* **EXERCISE DIRECTIONS**
Only the text of the records, copied exactly, is wanted; no pictures.
TASK INPUT section start
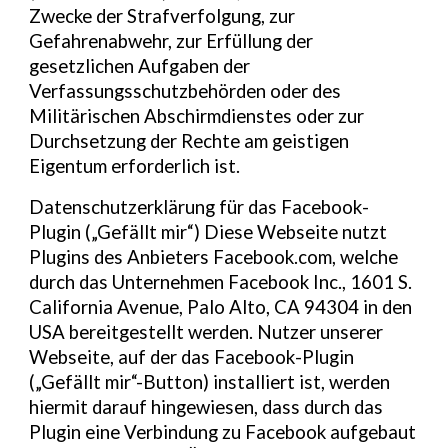
Zwecke der Strafverfolgung, zur
Gefahrenabwehr, zur Erfüllung der
gesetzlichen Aufgaben der
Verfassungsschutzbehörden oder des
Militärischen Abschirmdienstes oder zur
Durchsetzung der Rechte am geistigen
Eigentum erforderlich ist.
Datenschutzerklärung für das Facebook-
Plugin („Gefällt mir“) Diese Webseite nutzt
Plugins des Anbieters Facebook.com, welche
durch das Unternehmen Facebook Inc., 1601 S.
California Avenue, Palo Alto, CA 94304 in den
USA bereitgestellt werden. Nutzer unserer
Webseite, auf der das Facebook-Plugin
(„Gefällt mir“-Button) installiert ist, werden
hiermit darauf hingewiesen, dass durch das
Plugin eine Verbindung zu Facebook aufgebaut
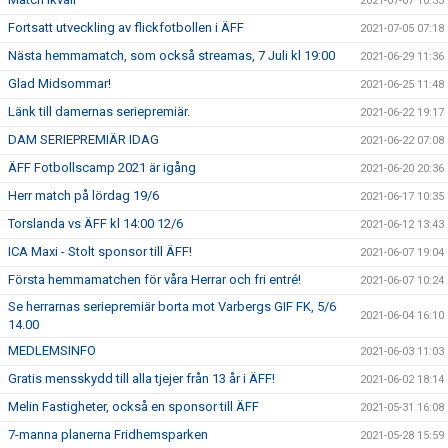
2021-07-07 10:33
Fortsatt utveckling av flickfotbollen i ÄFF
2021-07-05 07:18
Nästa hemmamatch, som också streamas, 7 Juli kl 19:00
2021-06-29 11:36
Glad Midsommar!
2021-06-25 11:48
Länk till damernas seriepremiär.
2021-06-22 19:17
DAM SERIEPREMIÄR IDAG
2021-06-22 07:08
ÄFF Fotbollscamp 2021 är igång
2021-06-20 20:36
Herr match på lördag 19/6
2021-06-17 10:35
Torslanda vs ÄFF kl 14:00 12/6
2021-06-12 13:43
ICA Maxi - Stolt sponsor till ÄFF!
2021-06-07 19:04
Första hemmamatchen för våra Herrar och fri entré!
2021-06-07 10:24
Se herrarnas seriepremiär borta mot Varbergs GIF FK, 5/6
2021-06-04 16:10
14.00
MEDLEMSINFO
2021-06-03 11:03
Gratis mensskydd till alla tjejer från 13 år i ÄFF!
2021-06-02 18:14
Melin Fastigheter, också en sponsor till ÄFF
2021-05-31 16:08
7-manna planerna Fridhemsparken
2021-05-28 15:59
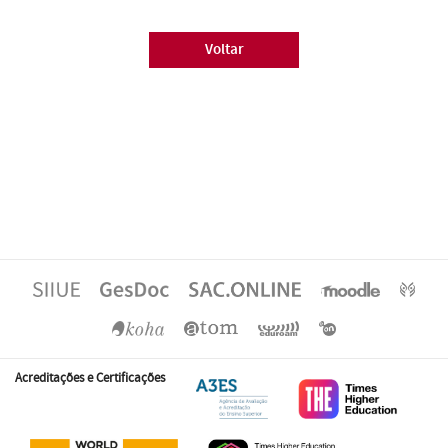
Voltar
Acreditações e Certificações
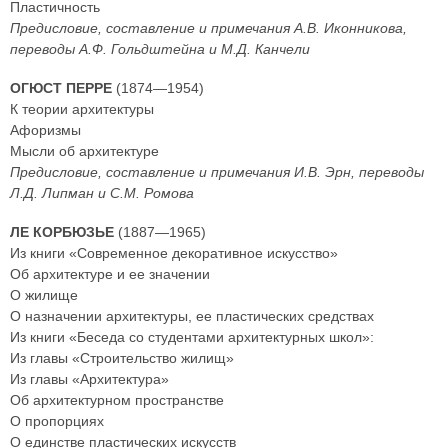
Пластичность
Предисловие, составление и примечания А.В. Иконникова,
переводы А.Ф. Гольдштейна и М.Д. Канчели
ОГЮСТ ПЕРРЕ
(1874—1954)
К теории архитектуры
Афоризмы
Мысли об архитектуре
Предисловие, составление и примечания И.В. Эрн, переводы
Л.Д. Липман и С.М. Ромова
ЛЕ КОРБЮЗЬЕ
(1887—1965)
Из книги «Современное декоративное искусство»
Об архитектуре и ее значении
О жилище
О назначении архитектуры, ее пластических средствах
Из книги «Беседа со студентами архитектурных школ»:
Из главы «Строительство жилищ»
Из главы «Архитектура»
Об архитектурном пространстве
О пропорциях
О единстве пластических искусств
TASK INPUT section end
* **ANSWER**
Zwecke der Strafverfolgung, zur
Gefahrenabwehr, zur Erfüllung der
gesetzlichen Aufgaben der
Verfassungsschutzbehörden oder des
Militärischen Abschirmdienstes oder zur
Durchsetzung der Rechte am geistigen
Eigentum erforderlich ist.
Datenschutzerklärung für das Facebook-
Plugin („Gefällt mir“) Diese Webseite nutzt
Plugins des Anbieters Facebook.com, welche
durch das Unternehmen Facebook Inc., 1601 S.
California Avenue, Palo Alto, CA 94304 in den
USA bereitgestellt werden. Nutzer unserer
Webseite, auf der das Facebook-Plugin
(„Gefällt mir“-Button) installiert ist, werden
hiermit darauf hingewiesen, dass durch das
Plugin eine Verbindung zu Facebook aufgebaut
2021-07-07 10:33
Fortsatt utveckling av flickfotbollen i ÄFF
2021-07-05 07:18
Nästa hemmamatch, som också streamas, 7 Juli kl 19:00
2021-06-29 11:36
Glad Midsommar!
2021-06-25 11:48
Länk till damernas seriepremiär.
2021-06-22 19:17
DAM SERIEPREMIÄR IDAG
2021-06-22 07:08
ÄFF Fotbollscamp 2021 är igång
2021-06-20 20:36
Herr match på lördag 19/6
2021-06-17 10:35
Torslanda vs ÄFF kl 14:00 12/6
2021-06-12 13:43
ICA Maxi - Stolt sponsor till ÄFF!
2021-06-07 19:04
Första hemmamatchen för våra Herrar och fri entré!
2021-06-07 10:24
Se herrarnas seriepremiär borta mot Varbergs GIF FK, 5/6
2021-06-04 16:10
14.00
MEDLEMSINFO
2021-06-03 11:03
Gratis mensskydd till alla tjejer från 13 år i ÄFF!
2021-06-02 18:14
Melin Fastigheter, också en sponsor till ÄFF
2021-05-31 16:08
7-manna planerna Fridhemsparken
2021-05-28 15:59
Voltar
Acreditações e Certificações
Пластичность
Предисловие, составление и примечания А.В. Иконникова,
переводы А.Ф. Гольдштейна и М.Д. Канчели
ОГЮСТ ПЕРРЕ
(1874—1954)
К теории архитектуры
Афоризмы
Мысли об архитектуре
Предисловие, составление и примечания И.В. Эрн, переводы
Л.Д. Липман и С.М. Ромова
ЛЕ КОРБЮЗЬЕ
(1887—1965)
Из книги «Современное декоративное искусство»
Об архитектуре и ее значении
О жилище
О назначении архитектуры, ее пластических средствах
Из книги «Беседа со студентами архитектурных школ»:
Из главы «Строительство жилищ»
Из главы «Архитектура»
Об архитектурном пространстве
О пропорциях
О единстве пластических искусств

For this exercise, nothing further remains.